The swift leg-kick abruptly swept in from behind Jade, took control of her pedestal ankle, and whisked her pedestal leg out from under her, eliminating the immediate threat to Socrates. The attack caught both Jade and Socrates by surprise.
Jade crashed to the floor, smacking the carpet with a solid thud. She instantly rolled to her left and shifted her weight with practiced ease, promptly gaining purchase. She pushed off the carpet with both legs and leaped up, fully righting herself, all in one fluid motion.
Jade ignored Socrates now and confronted her assailant.
Jade looked directly at Eldest Brother’s flushed face. She sucked in short fast gulps of air. Her face and neck burned scarlet with rage. Her eyes had become fuming slits.
“How dare you, you . . . .” Jade shrieked.
“Be quiet, Bing-jade,” Eldest Brother interrupted, speaking Mandarin, speaking softly but firmly. “You have forfeited your right to address me. Your actions have shamed our family and ancestors beyond all time.”
Eldest Brother reprimanded Jade so softly, Socrates could barely hear him.
“Put down your blade, Little Sister. Do it now.” Eldest Brother held out his open palm to receive the weapon from Jade.
Eldest Brother’
s subdued, modulated tone, juxtaposed with his swift, powerful leg sweep and his predatory, narrowed eyes and words, chilled Socrates.
Socrates moved away from the corner, careful not to attract attention, and slipped in behind Eldest Brother. He looked over Bing-wu’s shoulder, watching Jade, and waited. He had never before seen her eyes like this, a potpourri of surprise, sorrow, and rage.
Eldest Brother stepped toward Jade and again extended his hand. “Give me your weapon, Little Sister.”

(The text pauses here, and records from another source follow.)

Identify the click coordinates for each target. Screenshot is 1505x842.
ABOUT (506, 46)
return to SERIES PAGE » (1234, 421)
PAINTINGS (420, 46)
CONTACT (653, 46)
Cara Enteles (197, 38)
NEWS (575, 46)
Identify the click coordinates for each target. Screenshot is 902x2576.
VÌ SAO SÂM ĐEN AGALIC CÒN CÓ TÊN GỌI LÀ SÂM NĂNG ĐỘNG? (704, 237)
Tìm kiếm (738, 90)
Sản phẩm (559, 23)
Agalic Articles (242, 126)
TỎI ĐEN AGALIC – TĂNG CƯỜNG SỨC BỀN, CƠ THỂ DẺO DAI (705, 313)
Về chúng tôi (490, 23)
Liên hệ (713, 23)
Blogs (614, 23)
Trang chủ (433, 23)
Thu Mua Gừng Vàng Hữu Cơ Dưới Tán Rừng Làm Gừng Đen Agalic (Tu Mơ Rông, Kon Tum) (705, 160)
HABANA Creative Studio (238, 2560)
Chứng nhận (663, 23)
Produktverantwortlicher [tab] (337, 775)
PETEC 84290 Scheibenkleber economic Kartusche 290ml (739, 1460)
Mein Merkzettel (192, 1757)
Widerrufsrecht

Jade’s body noticeably relaxed. She nodded once and moved closer to Eldest Brother. She bowed her head in acknowledgement of his more eminent familial status, and dangled both arms by her sides, signaling her submission to traditional Confucian authority.
Eldest Brother nodded once at Jade and extended his open palm out farther, beckoning the weapon with his fingers.
Without warning, Jade cast aside her submissive posture in one explosive movement. She raised her head and straightened up, then swept her knife along a lethal plane, cutting to the left and back again, slicing Eldest Brother’s chest with each pass.
Eldest Brother staggered backward, clutched his bleeding chest with both hands, then plummeted to the floor. He laid on his back with his eyes and mouth wide open, gasping for air. A crimson blot slowly overspread his chest, staining his beige silk gown.
Jade moved in and loomed over him. The corners of her mouth turned down. She breathed slow, rhythmic breaths, trained Kobudo breaths meant to anticipate the delivery of the fatal blow.
Jade stood over Eldest Brother, straddling him with one foot on each side just below his armpits. She held her weapon with two hands and slowly raised the blade above her head, an imagined Aztec princess about to perform a ritual human sacrifice.
“Forgive me, Eldest Brother.” she said softly.
She inhaled deeply, closed her eyes and tensed her arms, but never completed her rite. She never had the chance to. Instead, she collapsed to the floor, falling swiftly, coming to rest among the ceramic dust and small shards that erupted from the table lamp Socrates had just smashed against her head.